TABLE-US-00015 TABLE 15 Additional Collagen Production Rate (%) Hesperidin Hesperetin TGF-β 23.7% (Positive control) 0.1 ppm −0.2% 17.0% 1 ppm 0.2% 16.8%

[0173] As a result, as shown in Table 15, unlike hesperidin, the collage production was significantly increased in hesperetin at lower concentrations (0.1 ppm, 1 ppm).

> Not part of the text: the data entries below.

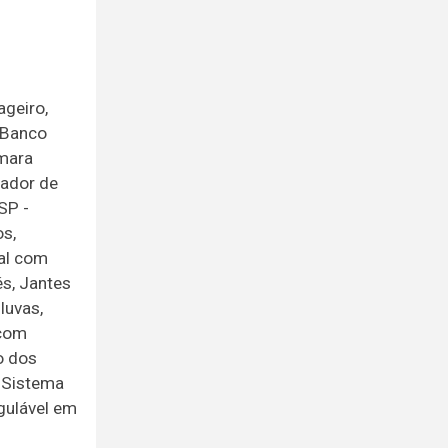
ageiro,
, Banco
âmara
tador de
SP -
os,
ral com
és, Jantes
luvas,
 com
o dos
 Sistema
egulável em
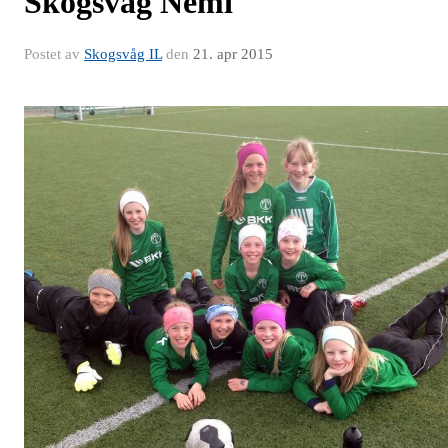
Skogsvåg Nemi
Postet av
Skogsvåg IL
den
21. apr 2015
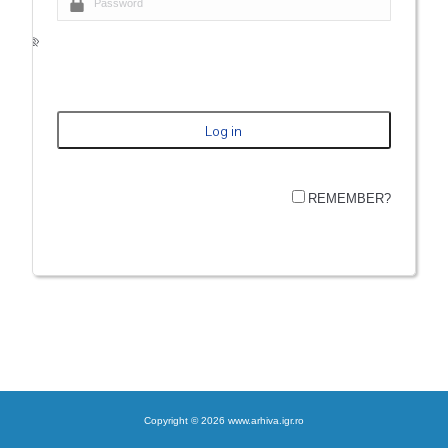
REMEMBER?
Copyright © 2026 www.arhiva.igr.ro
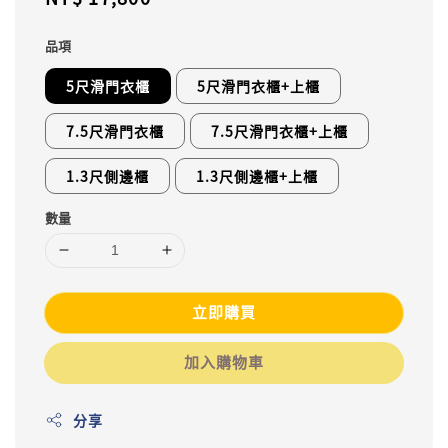
price
品項
5尺滑門衣櫃
5尺滑門衣櫃+上櫃
7.5尺滑門衣櫃
7.5尺滑門衣櫃+上櫃
1.3尺側邊櫃
1.3尺側邊櫃+上櫃
數量
立即購買
加入購物車
分享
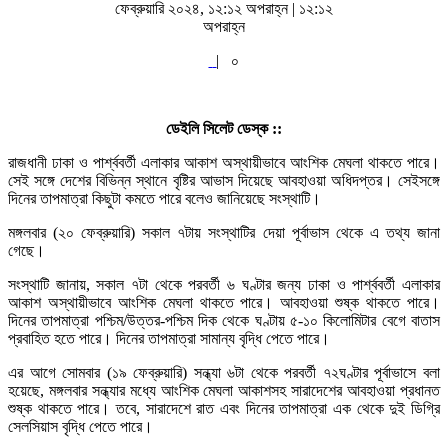
ফেব্রুয়ারি ২০২৪, ১২:১২ অপরাহ্ন | ১২:১২
অপরাহ্ন
|
০
ডেইলি সিলেট ডেস্ক ::
রাজধানী ঢাকা ও পার্শ্ববর্তী এলাকার আকাশ অস্থায়ীভাবে আংশিক মেঘলা থাকতে পারে।
সেই সঙ্গে দেশের বিভিন্ন স্থানে বৃষ্টির আভাস দিয়েছে আবহাওয়া অধিদপ্তর। সেইসঙ্গে
দিনের তাপমাত্রা কিছুটা কমতে পারে বলেও জানিয়েছে সংস্থাটি।
মঙ্গলবার (২০ ফেব্রুয়ারি) সকাল ৭টায় সংস্থাটির দেয়া পূর্বাভাস থেকে এ তথ্য জানা
গেছে।
সংস্থাটি জানায়, সকাল ৭টা থেকে পরবর্তী ৬ ঘণ্টার জন্য ঢাকা ও পার্শ্ববর্তী এলাকার
আকাশ অস্থায়ীভাবে আংশিক মেঘলা থাকতে পারে। আবহাওয়া শুষ্ক থাকতে পারে।
দিনের তাপমাত্রা পশ্চিম/উত্তর-পশ্চিম দিক থেকে ঘণ্টায় ৫-১০ কিলোমিটার বেগে বাতাস
প্রবাহিত হতে পারে। দিনের তাপমাত্রা সামান্য বৃদ্ধি পেতে পারে।
এর আগে সোমবার (১৯ ফেব্রুয়ারি) সন্ধ্যা ৬টা থেকে পরবর্তী ৭২ঘণ্টার পূর্বাভাসে বলা
হয়েছে, মঙ্গলবার সন্ধ্যার মধ্যে আংশিক মেঘলা আকাশসহ সারাদেশের আবহাওয়া প্রধানত
শুষ্ক থাকতে পারে। তবে, সারাদেশে রাত এবং দিনের তাপমাত্রা এক থেকে দুই ডিগ্রি
সেলসিয়াস বৃদ্ধি পেতে পারে।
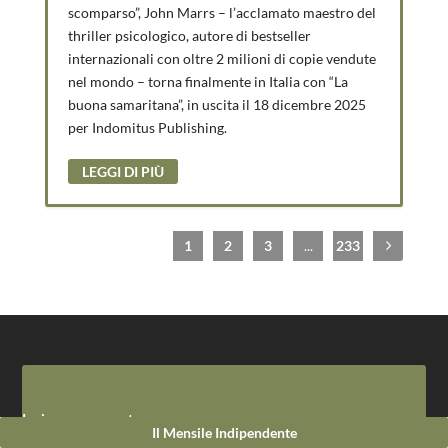
scomparso”, John Marrs – l’acclamato maestro del
thriller psicologico, autore di bestseller
internazionali con oltre 2 milioni di copie vendute
nel mondo – torna finalmente in Italia con “La
buona samaritana”, in uscita il 18 dicembre 2025
per Indomitus Publishing.
LEGGI DI PIÙ
1
2
3
...
233
Invia un commento
Il Mensile Indipendente
Il tuo indirizzo email non sarà pubblicato.
I campi obbligatori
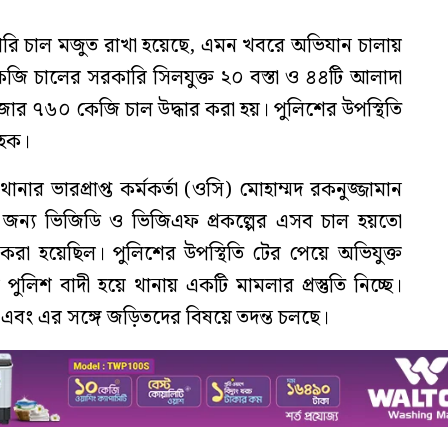
ারি চাল মজুত রাখা হয়েছে, এমন খবরে অভিযান চালায়
 চালের সরকারি সিলযুক্ত ২০ বস্তা ও ৪৪টি আলাদা
জার ৭৬০ কেজি চাল উদ্ধার করা হয়। পুলিশের উপস্থিতি
 হক।
ানার ভারপ্রাপ্ত কর্মকর্তা (ওসি) মোহাম্মদ রকনুজ্জামান
জন্য ভিজিডি ও ভিজিএফ প্রকল্পের এসব চাল হয়তো
া হয়েছিল। পুলিশের উপস্থিতি টের পেয়ে অভিযুক্ত
লিশ বাদী হয়ে থানায় একটি মামলার প্রস্তুতি নিচ্ছে।
এবং এর সঙ্গে জড়িতদের বিষয়ে তদন্ত চলছে।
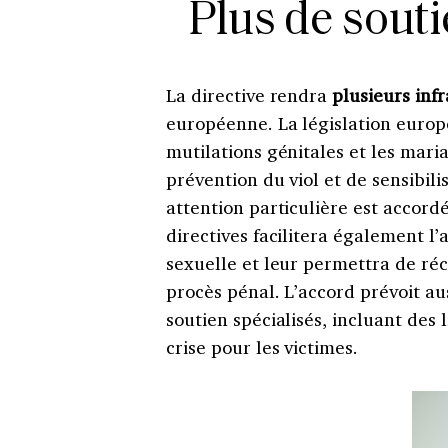
Plus de souti
La directive rendra
plusieurs infr
européenne. La législation europé
mutilations génitales et les mar
prévention du viol et de sensibil
attention particulière est accord
directives facilitera également l’
sexuelle et leur permettra de r
procès pénal. L’accord prévoit aus
soutien spécialisés, incluant des 
crise pour les victimes.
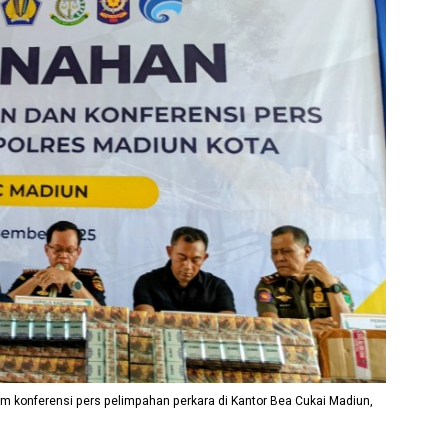
m konferensi pers pelimpahan perkara di Kantor Bea Cukai Madiun,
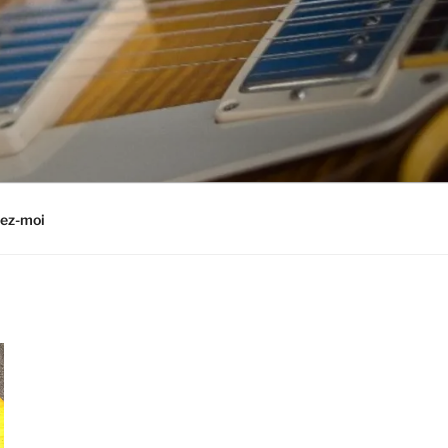
ez-moi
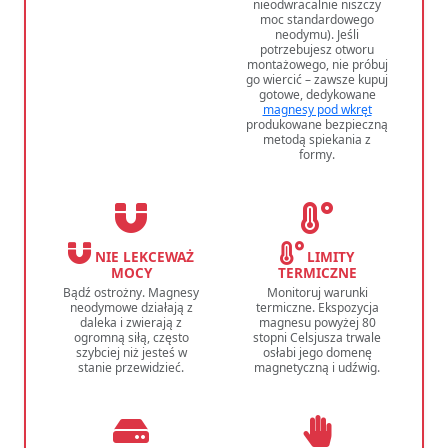
nieodwracalnie niszczy
moc standardowego
neodymu). Jeśli
potrzebujesz otworu
montażowego, nie próbuj
go wiercić – zawsze kupuj
gotowe, dedykowane
magnesy pod wkręt
produkowane bezpieczną
metodą spiekania z
formy.
NIE LEKCEWAŻ
LIMITY
MOCY
TERMICZNE
Bądź ostrożny. Magnesy
Monitoruj warunki
neodymowe działają z
termiczne. Ekspozycja
daleka i zwierają z
magnesu powyżej 80
ogromną siłą, często
stopni Celsjusza trwale
szybciej niż jesteś w
osłabi jego domenę
stanie przewidzieć.
magnetyczną i udźwig.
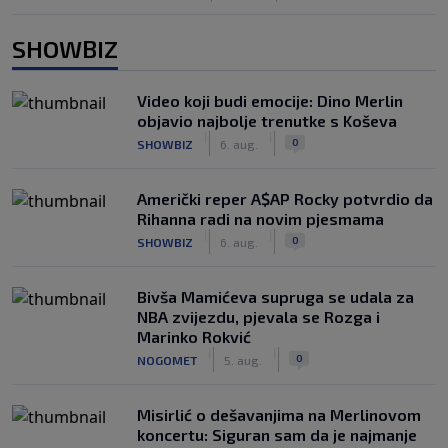
SHOWBIZ
Video koji budi emocije: Dino Merlin
objavio najbolje trenutke s Koševa
|
|
0
SHOWBIZ
6. aug.
Američki reper A$AP Rocky potvrdio da
Rihanna radi na novim pjesmama
|
|
0
SHOWBIZ
6. aug.
Bivša Mamićeva supruga se udala za
NBA zvijezdu, pjevala se Rozga i
Marinko Rokvić
|
|
0
NOGOMET
5. aug.
Misirlić o dešavanjima na Merlinovom
koncertu: Siguran sam da je najmanje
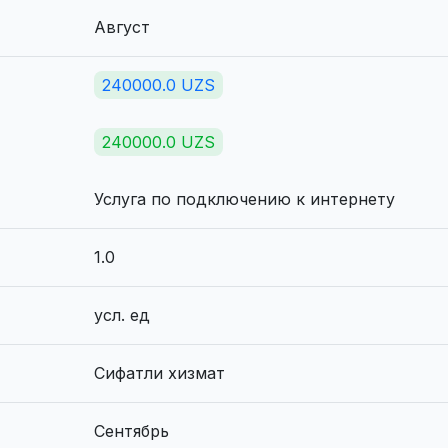
Август
240000.0 UZS
240000.0 UZS
Услуга по подключению к интернету
1.0
усл. ед
Сифатли хизмат
Сентябрь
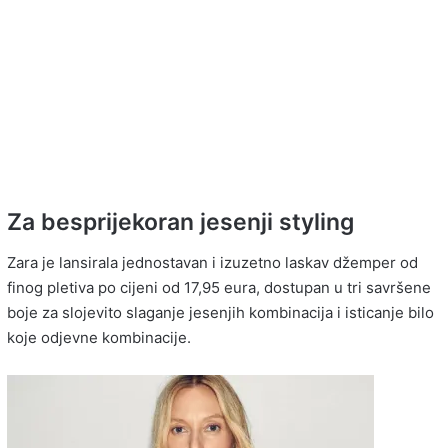
Za besprijekoran jesenji styling
Zara je lansirala jednostavan i izuzetno laskav džemper od
finog pletiva po cijeni od 17,95 eura, dostupan u tri savršene
boje za slojevito slaganje jesenjih kombinacija i isticanje bilo
koje odjevne kombinacije.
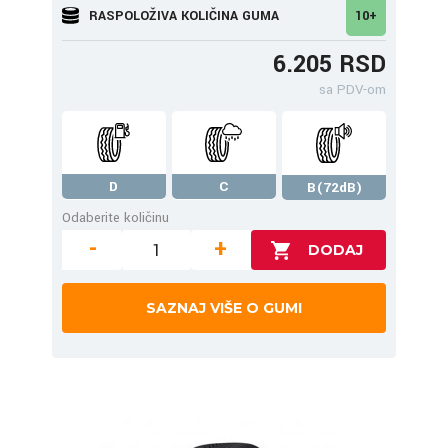
RASPOLOŽIVA KOLIČINA GUMA
10+
6.205 RSD
sa PDV-om
D
C
B(72dB)
Odaberite količinu
-
+
SAZNAJ VIŠE O GUMI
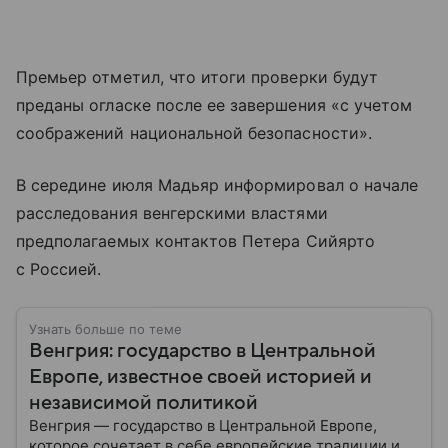
Премьер отметил, что итоги проверки будут
преданы огласке после ее завершения «с учетом
соображений национальной безопасности».
В середине июля Мадьяр информировал о начале
расследования венгерскими властями
предполагаемых контактов Петера Сийярто
с Россией.
Узнать больше по теме
Венгрия: государство в Центральной
Европе, известное своей историей и
независимой политикой
Венгрия — государство в Центральной Европе,
которое сочетает в себе европейские традиции и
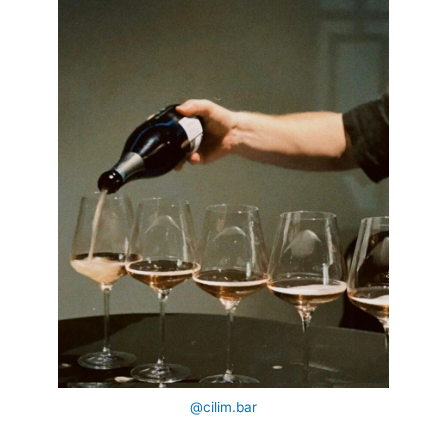
@cilim.bar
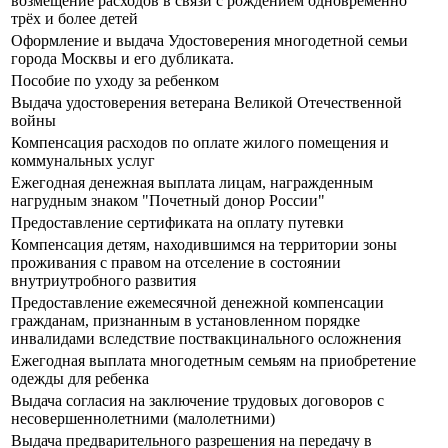
возмещение расходов в связи с рождением одновременно
трёх и более детей
Оформление и выдача Удостоверения многодетной семьи
города Москвы и его дубликата.
Пособие по уходу за ребенком
Выдача удостоверения ветерана Великой Отечественной
войны
Компенсация расходов по оплате жилого помещения и
коммунальных услуг
Ежегодная денежная выплата лицам, награжденным
нагрудным знаком "Почетный донор России"
Предоставление сертификата на оплату путевки
Компенсация детям, находившимся на территории зоны
проживания с правом на отселение в состоянии
внутриутробного развития
Предоставление ежемесячной денежной компенсации
гражданам, признанным в установленном порядке
инвалидами вследствие поствакцинального осложнения
Ежегодная выплата многодетным семьям на приобретение
одежды для ребенка
Выдача согласия на заключение трудовых договоров с
несовершеннолетними (малолетними)
Выдача предварительного разрешения на передачу в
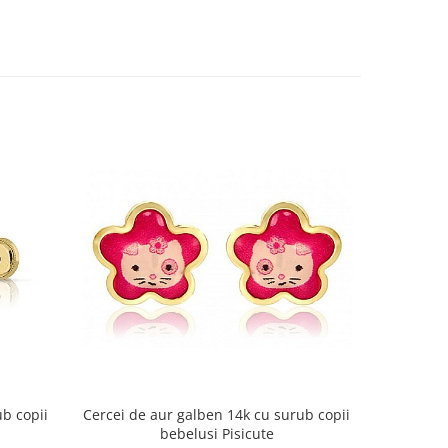
b copii
Cercei de aur galben 14k cu surub copii
Cercei de a
bebelusi Pisicute
copi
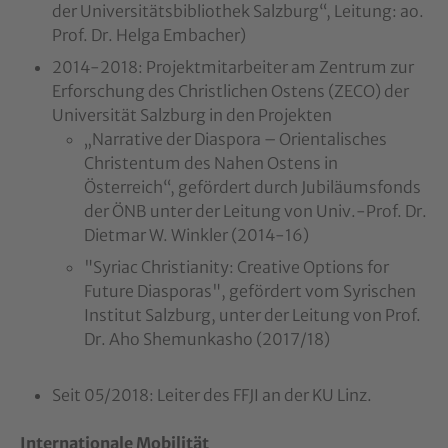
der Universitätsbibliothek Salzburg“, Leitung: ao.
Prof. Dr. Helga Embacher)
2014-2018: Projektmitarbeiter am Zentrum zur
Erforschung des Christlichen Ostens (ZECO) der
Universität Salzburg in den Projekten
„Narrative der Diaspora – Orientalisches
Christentum des Nahen Ostens in
Österreich“, gefördert durch Jubiläumsfonds
der ÖNB unter der Leitung von Univ.-Prof. Dr.
Dietmar W. Winkler (2014-16)
"Syriac Christianity: Creative Options for
Future Diasporas", gefördert vom Syrischen
Institut Salzburg, unter der Leitung von Prof.
Dr. Aho Shemunkasho (2017/18)
Seit 05/2018: Leiter des FFJI an der KU Linz.
Internationale Mobilität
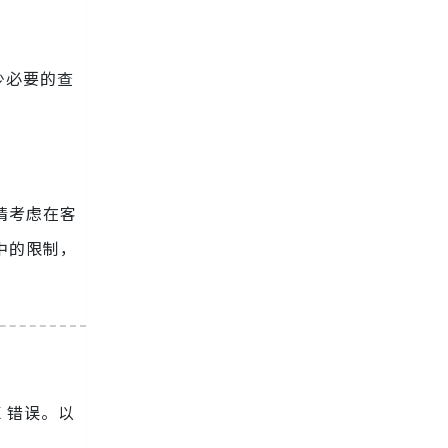
少必要的查
请考虑在客
中的限制，
X 错误。以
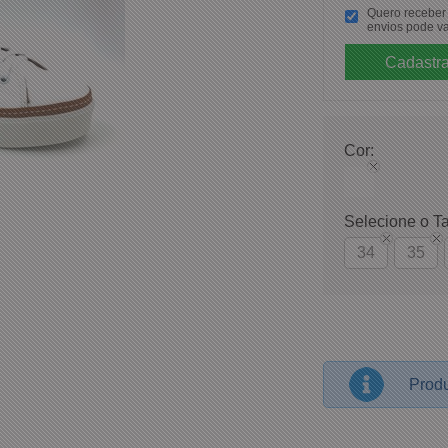
Quero receber p
envios pode va
Cor:
Selecione o T
34
35
Produ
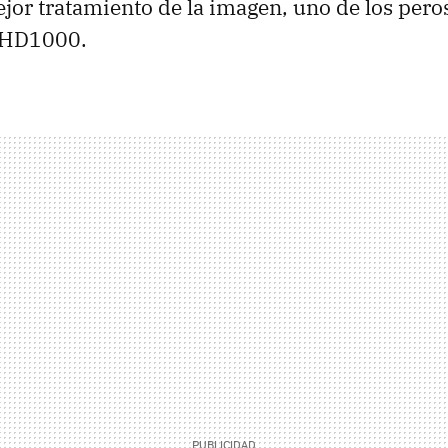
or tratamiento de la imagen, uno de los pero
a HD1000.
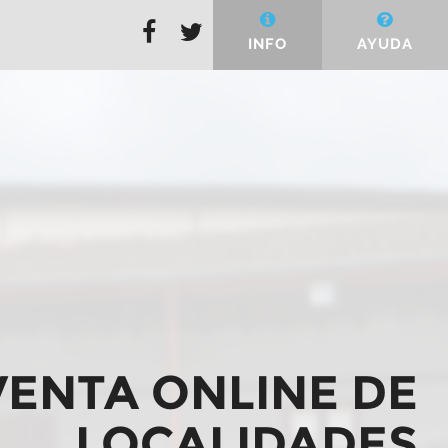
INFO
AYUDA
VENTA ONLINE DE
LOCALIDADES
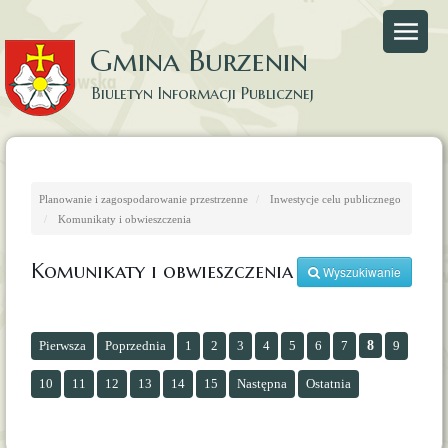
Gmina Burzenin
Biuletyn Informacji Publicznej
Strona główna
Strona Gminy Burzenin
Planowanie i zagospodarowanie przestrzenne
Inwestycje celu publicznego
Komunikaty i obwieszczenia
Komunikaty i obwieszczenia
Wyszukiwanie
Pierwsza
Poprzednia
1
2
3
4
5
6
7
8
9
10
11
12
13
14
15
Następna
Ostatnia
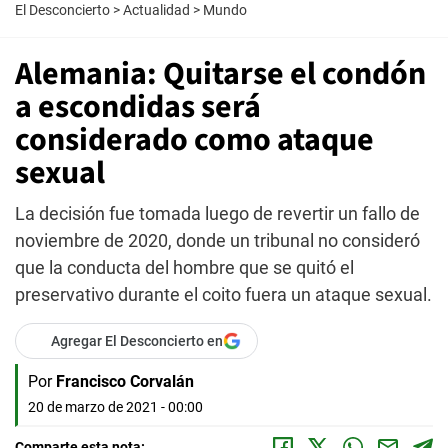
El Desconcierto
>
Actualidad
>
Mundo
Alemania: Quitarse el condón
a escondidas será
considerado como ataque
sexual
La decisión fue tomada luego de revertir un fallo de
noviembre de 2020, donde un tribunal no consideró
que la conducta del hombre que se quitó el
preservativo durante el coito fuera un ataque sexual.
Agregar El Desconcierto en
Por
Francisco Corvalán
20 de marzo de 2021 - 00:00
Comparte esta nota:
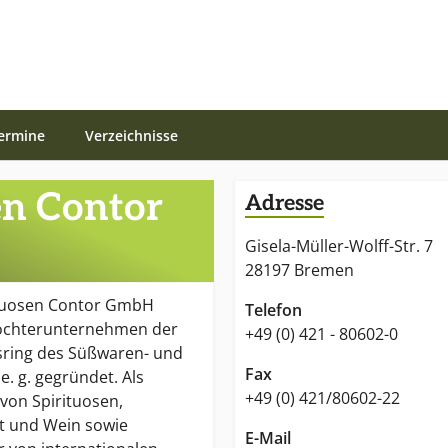
ermine
Verzeichnisse
en Contor
Adresse
Gisela-Müller-Wolff-Str. 7
28197 Bremen
ituosen Contor GmbH
Telefon
Tochterunternehmen der
+49 (0) 421 - 80602-0
sring des Süßwaren- und
Fax
. g. gegründet. Als
+49 (0) 421/80602-22
von Spirituosen,
t und Wein sowie
E-Mail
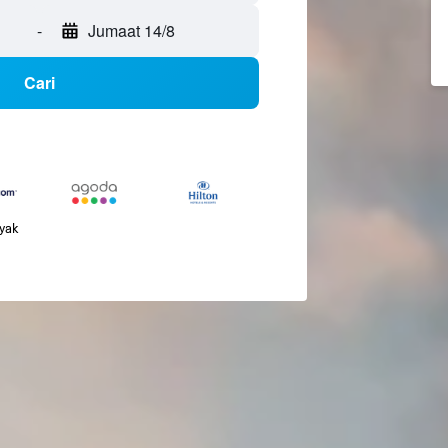
-
Jumaat 14/8
Cari
nyak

Accordingly, it was confirmed that the flavonoid aglycones produced in the steamed citrus peel extracts may be the cause of the increase in collagen synthesis promoting efficacy.

[0174] From the foregoing, a skilled person in the art to which the present invention pertains will be able to understand that the present invention may be embodied in other specific forms without modifying the technical concepts or essential characteristics of the present invention. In this regard, the exemplary embodiments disclosed herein are only for illustrative purposes and should not be construed as limiting the scope of the present invention. On the contrary, the present invention is intended to cover not only the exemplary embodiments but also various alternatives, modifications, equivalents, and other embodiments that may be included within the spirit and scope of the present invention as defined by the appended claims.